None of these three advocates for essentially unlimited public debt has in my estimation made the case, or even shown how it is possible, without a breakdown of society. The bailout crisis in Greece is a case in point. The analogy between government and household budgets remains intact.
Peter Swan is professor of finance in the school of banking and finance, UNSW Business School.

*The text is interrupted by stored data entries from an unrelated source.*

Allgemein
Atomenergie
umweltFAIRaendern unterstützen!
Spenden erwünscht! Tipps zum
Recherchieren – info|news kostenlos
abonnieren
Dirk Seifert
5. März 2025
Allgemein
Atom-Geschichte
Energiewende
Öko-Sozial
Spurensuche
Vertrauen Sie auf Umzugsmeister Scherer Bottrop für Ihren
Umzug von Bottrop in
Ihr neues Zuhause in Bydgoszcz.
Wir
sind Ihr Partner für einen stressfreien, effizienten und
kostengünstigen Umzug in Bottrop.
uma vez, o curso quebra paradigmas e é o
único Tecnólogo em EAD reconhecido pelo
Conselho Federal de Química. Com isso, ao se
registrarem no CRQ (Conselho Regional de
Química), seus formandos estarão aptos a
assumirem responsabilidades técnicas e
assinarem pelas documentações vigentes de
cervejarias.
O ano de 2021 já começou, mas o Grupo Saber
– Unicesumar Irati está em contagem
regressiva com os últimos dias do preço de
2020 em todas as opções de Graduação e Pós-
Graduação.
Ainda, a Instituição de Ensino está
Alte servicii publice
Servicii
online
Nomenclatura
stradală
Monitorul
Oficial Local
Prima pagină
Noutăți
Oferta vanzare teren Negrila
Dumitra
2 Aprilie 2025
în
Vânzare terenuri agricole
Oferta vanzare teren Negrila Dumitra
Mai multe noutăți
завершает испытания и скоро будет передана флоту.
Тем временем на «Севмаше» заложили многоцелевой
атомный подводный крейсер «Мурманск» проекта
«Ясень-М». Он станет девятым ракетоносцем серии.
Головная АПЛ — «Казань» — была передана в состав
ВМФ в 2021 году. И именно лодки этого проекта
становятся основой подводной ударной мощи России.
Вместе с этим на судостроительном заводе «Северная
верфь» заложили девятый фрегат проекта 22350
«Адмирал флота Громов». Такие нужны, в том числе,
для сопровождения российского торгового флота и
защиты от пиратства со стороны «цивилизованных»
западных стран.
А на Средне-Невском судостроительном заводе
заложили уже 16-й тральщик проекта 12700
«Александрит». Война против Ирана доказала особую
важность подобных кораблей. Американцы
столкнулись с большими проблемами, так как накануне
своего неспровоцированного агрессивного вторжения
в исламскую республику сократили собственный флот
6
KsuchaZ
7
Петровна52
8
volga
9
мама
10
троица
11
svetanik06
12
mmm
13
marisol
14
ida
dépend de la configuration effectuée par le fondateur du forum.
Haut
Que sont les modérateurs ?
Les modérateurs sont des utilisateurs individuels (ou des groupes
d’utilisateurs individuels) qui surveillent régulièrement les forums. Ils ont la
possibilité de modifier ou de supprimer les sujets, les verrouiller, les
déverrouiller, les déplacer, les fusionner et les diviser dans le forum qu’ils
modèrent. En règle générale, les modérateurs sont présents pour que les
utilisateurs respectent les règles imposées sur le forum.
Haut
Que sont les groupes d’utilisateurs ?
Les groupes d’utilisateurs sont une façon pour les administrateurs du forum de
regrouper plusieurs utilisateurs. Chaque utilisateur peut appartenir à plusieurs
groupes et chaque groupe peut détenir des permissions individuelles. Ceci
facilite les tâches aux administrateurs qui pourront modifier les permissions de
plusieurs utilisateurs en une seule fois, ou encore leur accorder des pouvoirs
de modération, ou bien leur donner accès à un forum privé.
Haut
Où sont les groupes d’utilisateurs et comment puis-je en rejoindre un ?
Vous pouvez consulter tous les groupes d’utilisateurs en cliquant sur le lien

This last paragraph is like the Zimbabwe fallacy but an even worse attempt at guilt by association. It demonstrates once again that Professor Swan is trapped in a pre 1970s framework. The post Bretton Woods financial world is radically different from that under Bretton Woods between WWII and 1971. That Professor Swan would use Greece as a warning for Australia shows us that he doesn’t understand the post Bretton Woods era. Because Greece does not have the capacity to create its own currency it is out of options. The Euro cannot save Greece. If Greece still had its own currency it would have a raft of options for escaping its current problems including money creation for economic stimulus. There is plenty of spare capacity in the Greek economy to absorb money creation without causing inflation – no Professor Swan, Greece is not comparable to Zimbabwe.
It’s taken a lot of words to show it but the op-ed in The Australian contained no coherent argument against my Guardian article or the others cited by Professor Swan. Ultimately he reveals his motivation in the third last paragraph where he advocates for a system that hands virtually all power in society to the wealthy. In other words, Professor Swan advocates for a plutocracy in the guise of a small government, free market economy. That’s not what I want and, happily, it’s not what the overwhelming majority of Australians want. It’s important that we watch out for trojan horses like those that Professor Swan and the editors of The Australian offer us.
I like that Professor Swan cites Alan Jones. Not affording him expert status or explicitly calling him forth, just turning him on dimly in the background. Stay classy Professor.